GPT 5.5 leads the DeepSWE benchmark
I’ve just been introduced to a new AI benchmark, DeepSWE. It’s a software engineering benchmark that’s attempting to correct some issues the developers see in existing benchmarks, namely:
- Contamination
- Diversity
- Real-world complexity
- Reliable verification
You can read about the methodology on their site. It explains the bullets above.
The noteworthy conclusions I want to write about here:
On Performance
GPT-5.5 leads. Released 23 April 2026, it is followed by Opus-4.8, which was released on 28 May 2026.
What’s more interesting is cost/performance
If you want cheap, this benchmark says: Use GPT-5.5 on medium.
DeepSWE results table across all effort levels. Screenshot from 31 May 2026.
Of all the models on this entire table (which I have cherry-picked to keep the illustration obvious), it’s the cheapest.
Most notably, for a straight comparison, it’s less than half the price of Sonnet 4.6 ($2.34 vs $5.52 AVG COST) but “better” by 16% (32% vs 48% PASS@1).
But there’s more
This benchmark also says: Why not just use GPT-5.5 on “High”?

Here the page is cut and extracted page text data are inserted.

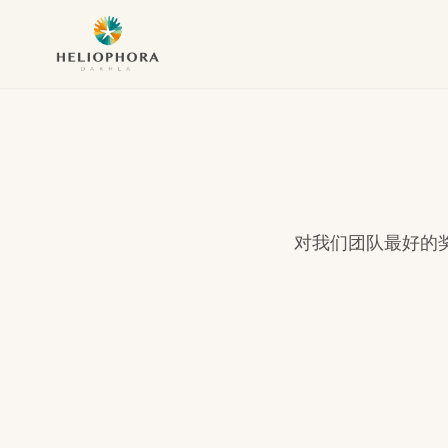
对我们团队最好的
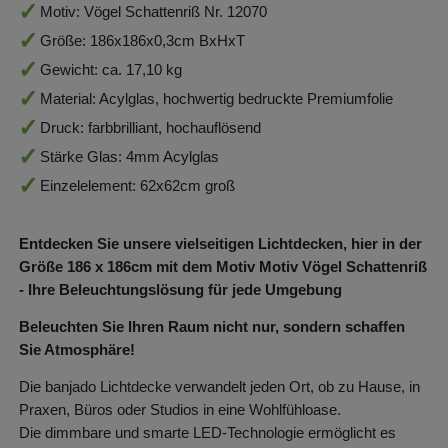
Motiv: Vögel Schattenriß Nr. 12070
Größe: 186x186x0,3cm BxHxT
Gewicht: ca. 17,10 kg
Material: Acylglas, hochwertig bedruckte Premiumfolie
Druck: farbbrilliant, hochauflösend
Stärke Glas: 4mm Acylglas
Einzelelement: 62x62cm groß
Entdecken Sie unsere vielseitigen Lichtdecken, hier in der
Größe 186
x 186
cm mit dem Motiv Motiv Vögel Schattenriß
- Ihre Beleuchtungslösung für jede Umgebung
Beleuchten Sie Ihren Raum nicht nur, sondern schaffen
Sie Atmosphäre!
Die banjado Lichtdecke verwandelt jeden Ort, ob zu Hause, in
Praxen, Büros oder Studios in eine Wohlfühloase.
Die dimmbare und smarte LED-Technologie ermöglicht es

It outperforms Opus 4.8 (Max) (Max!!) and is still cheaper than Sonnet 4.6 on average.
WTH.
Given we only have the table to go off, it looks like output tokens are the culprit. GPT-5.5 medium and high have the lowest and second lowest number of output tokens of all the models on the benchmark. So naturally, even if the ticket price of the tokens is high-ish, they’re still going to deliver better value for money since they’re so “token frugal”.
To generalise, and take something useful away:
It’s always important to take benchmarks with a pinch of salt, but this is a good one for demonstrating the triangle of efficiency. You have to factor in:
- Price
- Performance
- Output tokens
To understand which model is right for your use case.
And, since benchmarks differ, your mileage will vary. If this benchmark draws different conclusions from another benchmark, and so on, they’re useful for drawing comparisons and illustrating a point, but they’re also not going to tell you everything you need to know.